◆ **Activity**: All lines holding the string "España" should be copied from the data below.
[Opening Records shown section]
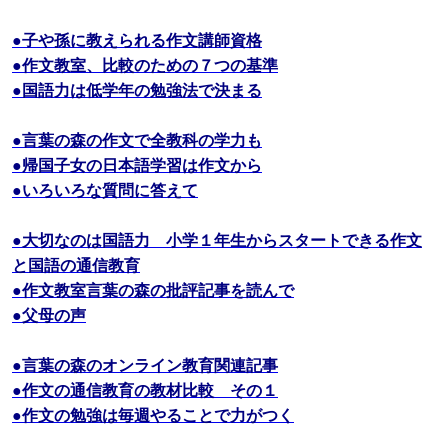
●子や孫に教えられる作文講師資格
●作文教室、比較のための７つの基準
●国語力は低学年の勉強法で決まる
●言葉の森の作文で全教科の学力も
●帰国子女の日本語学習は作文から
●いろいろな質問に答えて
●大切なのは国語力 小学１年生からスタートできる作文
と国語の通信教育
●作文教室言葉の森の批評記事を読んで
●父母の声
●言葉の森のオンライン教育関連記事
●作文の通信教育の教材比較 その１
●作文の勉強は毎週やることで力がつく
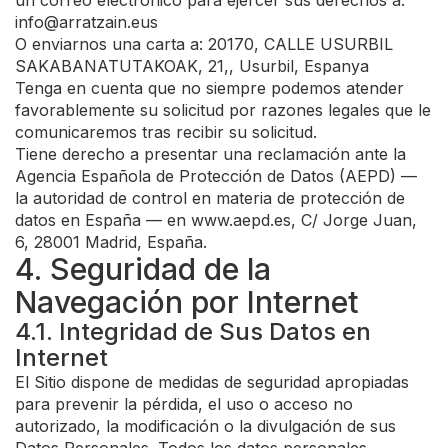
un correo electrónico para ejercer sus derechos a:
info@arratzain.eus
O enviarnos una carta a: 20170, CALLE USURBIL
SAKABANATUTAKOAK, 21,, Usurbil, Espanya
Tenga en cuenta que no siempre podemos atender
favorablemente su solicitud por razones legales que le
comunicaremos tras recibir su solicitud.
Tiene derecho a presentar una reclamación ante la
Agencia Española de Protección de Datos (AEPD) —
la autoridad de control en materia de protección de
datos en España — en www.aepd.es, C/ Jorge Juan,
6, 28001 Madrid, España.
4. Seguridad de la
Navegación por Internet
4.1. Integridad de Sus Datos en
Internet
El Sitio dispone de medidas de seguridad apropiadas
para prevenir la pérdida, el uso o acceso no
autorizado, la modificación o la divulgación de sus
[Closing Records shown section]
[Opening Records shown section]
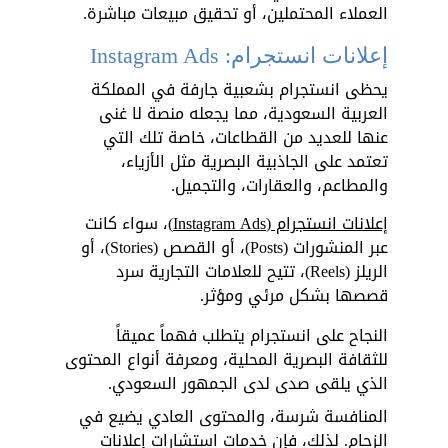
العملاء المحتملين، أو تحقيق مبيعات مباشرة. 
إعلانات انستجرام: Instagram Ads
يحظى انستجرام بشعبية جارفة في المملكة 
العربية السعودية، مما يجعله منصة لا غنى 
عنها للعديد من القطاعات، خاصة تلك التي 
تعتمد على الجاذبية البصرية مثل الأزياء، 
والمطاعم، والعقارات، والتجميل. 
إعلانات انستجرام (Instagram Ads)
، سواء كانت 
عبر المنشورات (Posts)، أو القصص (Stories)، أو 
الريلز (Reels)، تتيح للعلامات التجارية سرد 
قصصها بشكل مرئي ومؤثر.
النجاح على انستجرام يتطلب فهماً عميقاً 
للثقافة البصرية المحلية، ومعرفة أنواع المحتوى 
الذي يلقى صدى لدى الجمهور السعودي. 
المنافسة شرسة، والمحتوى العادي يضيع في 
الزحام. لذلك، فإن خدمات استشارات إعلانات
[Closing Records shown section]
[Opening Records shown section]
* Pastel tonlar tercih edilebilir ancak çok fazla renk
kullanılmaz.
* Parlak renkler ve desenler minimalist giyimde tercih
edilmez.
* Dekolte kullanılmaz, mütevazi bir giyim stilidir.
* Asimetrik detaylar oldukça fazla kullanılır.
[Closing Records shown section]
◆ **Answer space**:
datos en España — en www.aepd.es, C/ Jorge Juan,
6, 28001 Madrid, España.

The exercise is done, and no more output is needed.